> [What the task requires] In the entries below, find every line holding the string "Rescreening" and collect it.

· · · · ·

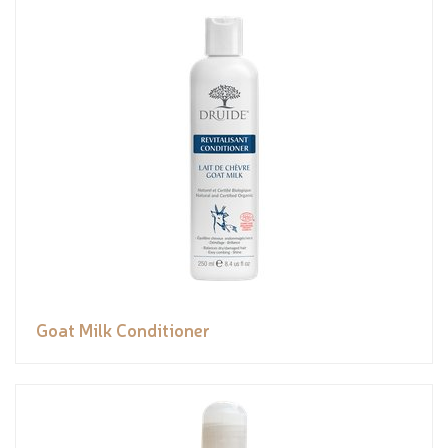
Goat Milk Conditioner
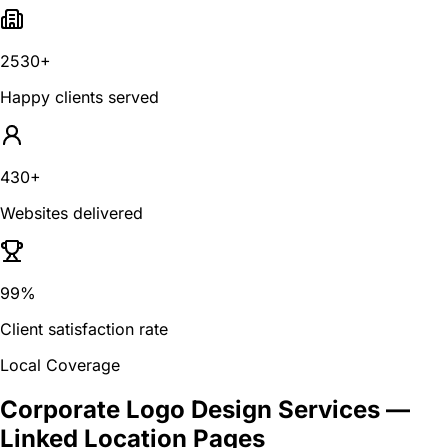
2530+
Happy clients served
430+
Websites delivered
99%
Client satisfaction rate
Local Coverage
Corporate Logo Design Services
—
Linked Location Pages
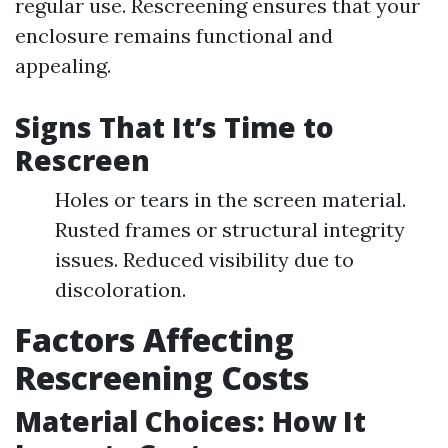
regular use. Rescreening ensures that your
enclosure remains functional and
appealing.
Signs That It’s Time to
Rescreen
Holes or tears in the screen material.
Rusted frames or structural integrity
issues. Reduced visibility due to
discoloration.
Factors Affecting
Rescreening Costs
Material Choices: How It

· · · · ·

> [Completed exercise]
regular use. Rescreening ensures that your
Rescreening Costs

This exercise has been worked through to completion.